Each child emerged from its mother’s womb as beautiful as any angel, astonishing with their radiance all who welcomed the little girl or boy into this world. Smooth faces, wonderful smiles and little arms outreached to love us warmed our hearts. Now, it seems so many have forgotten those times.
What have so many smiles and tiny arms gained these orphans? Only sadness, confusion and disdain. Their reward has been dirty clothes, cracked and wrinkled skin, and eyes once bright and shining as gemstones now turned dark as bits of coal and swollen with tears.
The laughter and sound of children’s play is the happy voice of God. He has taken many of these children back to Him for comfort. Still, other orphans remain and their tears dampen their cheeks each bright morning and each hungry night, so that even the holy voice of God Himself is silenced by their plight.

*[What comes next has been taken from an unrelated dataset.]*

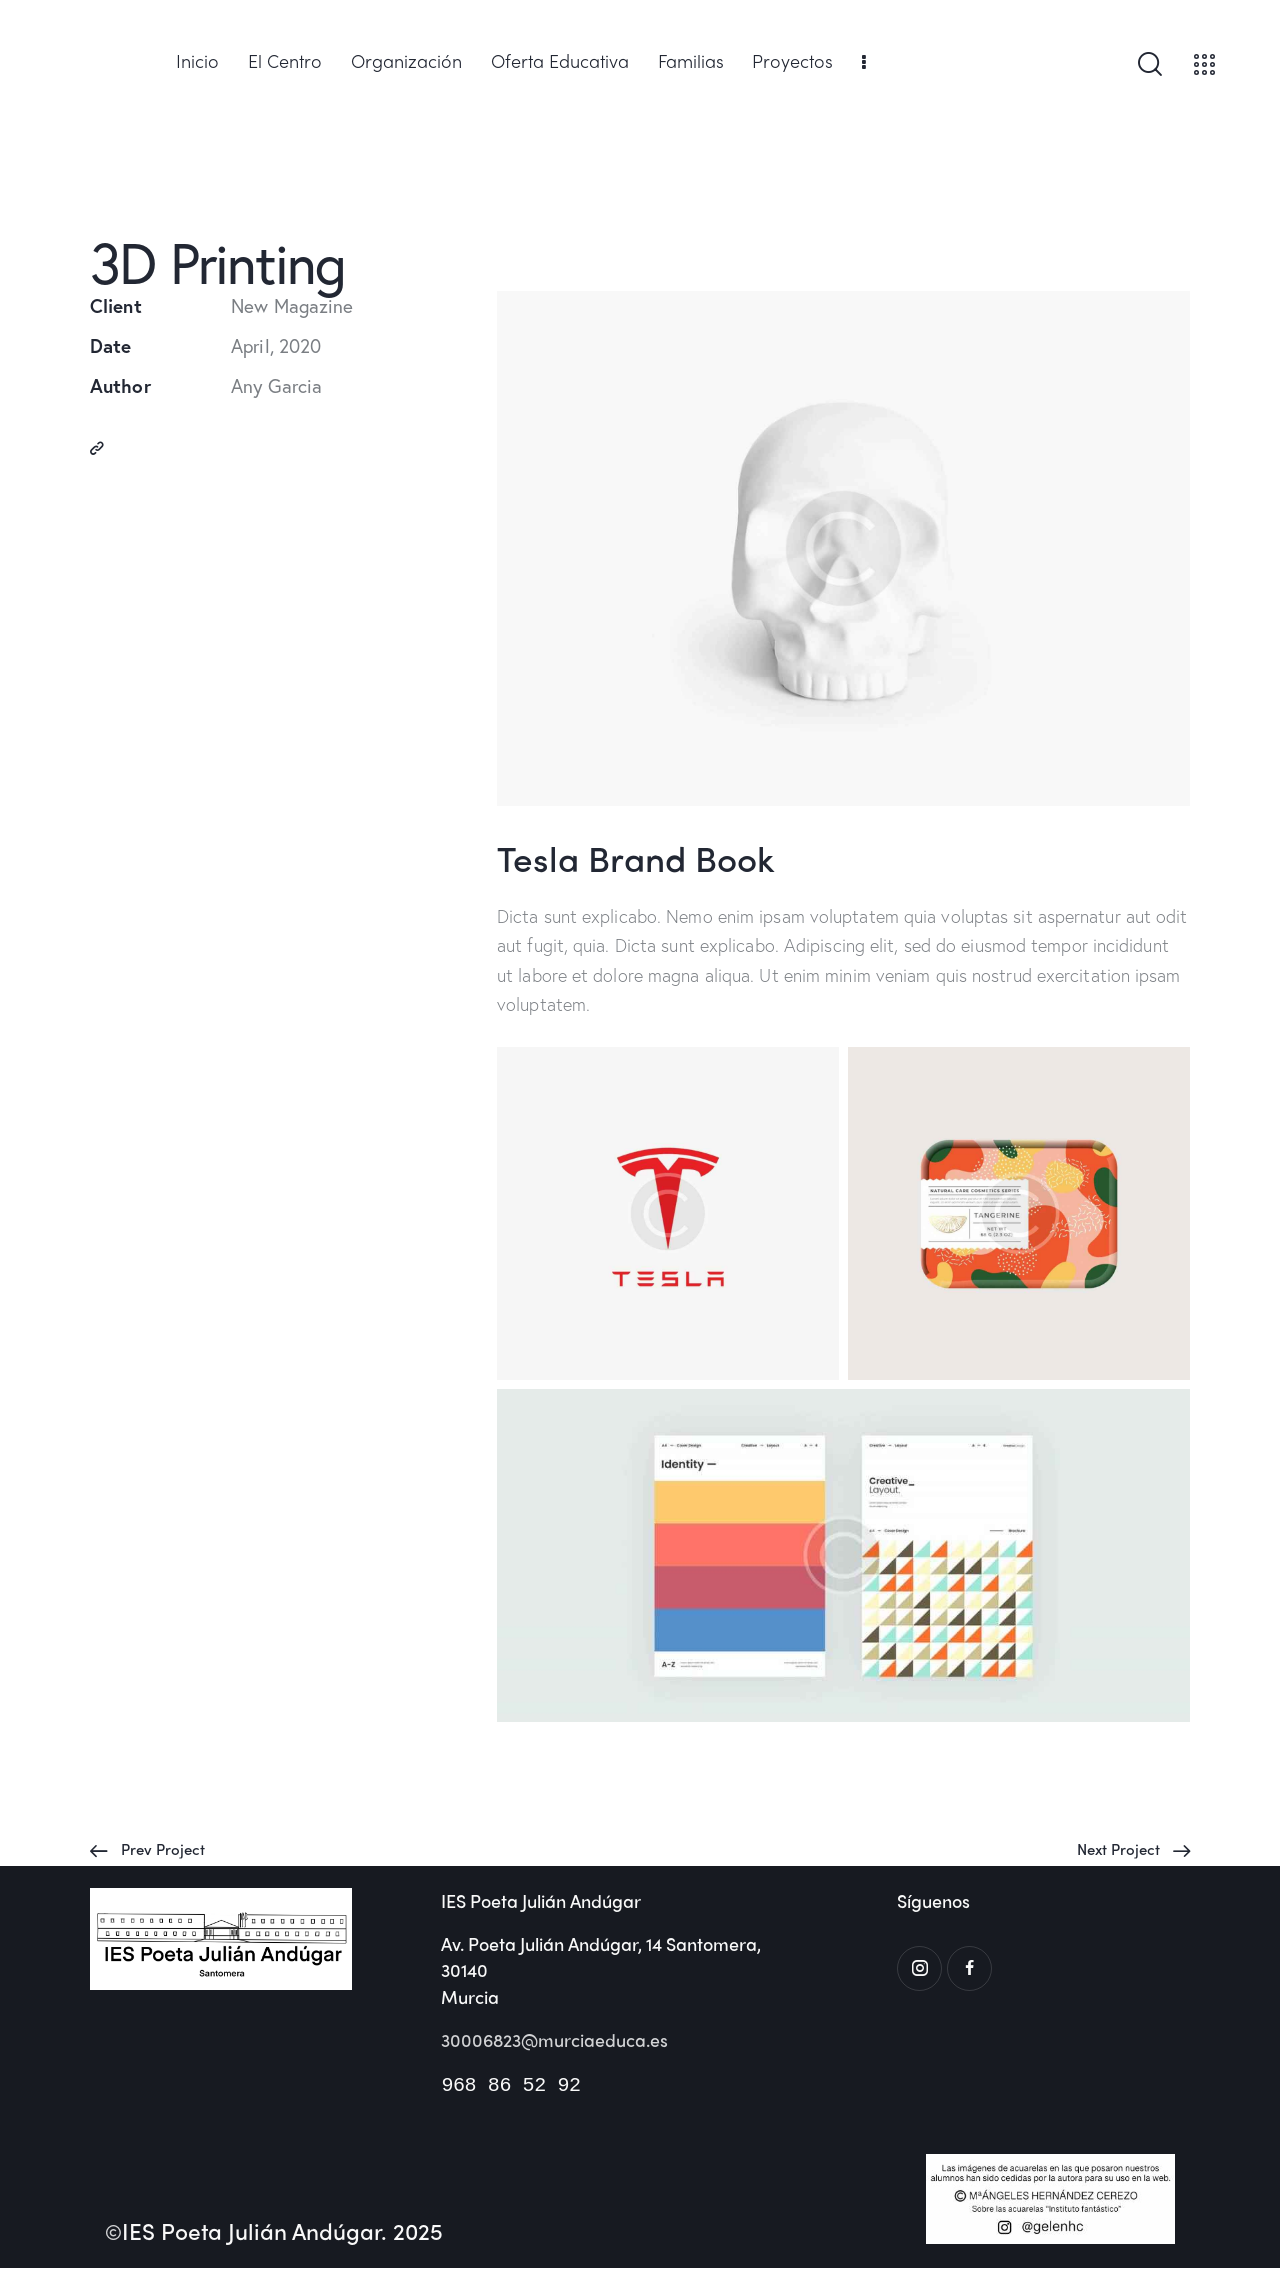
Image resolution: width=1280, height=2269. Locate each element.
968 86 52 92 (510, 2085)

Those same nights and mornings, I pray for aid in the continuing work that keeps our orphanage at Kikusu Maggogo , Uganda operating. The work I began many years ago to provide so many children the opportunity to smile and grow to become healthy must continue, and it will with the help of our voices, our efforts, our hearts and ears open to the voice heard once again of children’s laughter and God’s voice. We ask for so little: a well for fresh water, aid in growing the maize that now sustains our orphans and most of all the goodwill and love of our friends across the world.
There is need everywhere, certainly, but I am writing from one place, one village and one orphanage and in the name of one God. I wish to hear the children laugh again. I wish to let them hear God’s voice, but I do not think I can do it alone.
Just as I plead for good seasons as we plant and reap our maize, just as I plead for rains and the sound of children’s laughter, I plead for the help of friends who will look into their hearts and say: “This is right and needful.”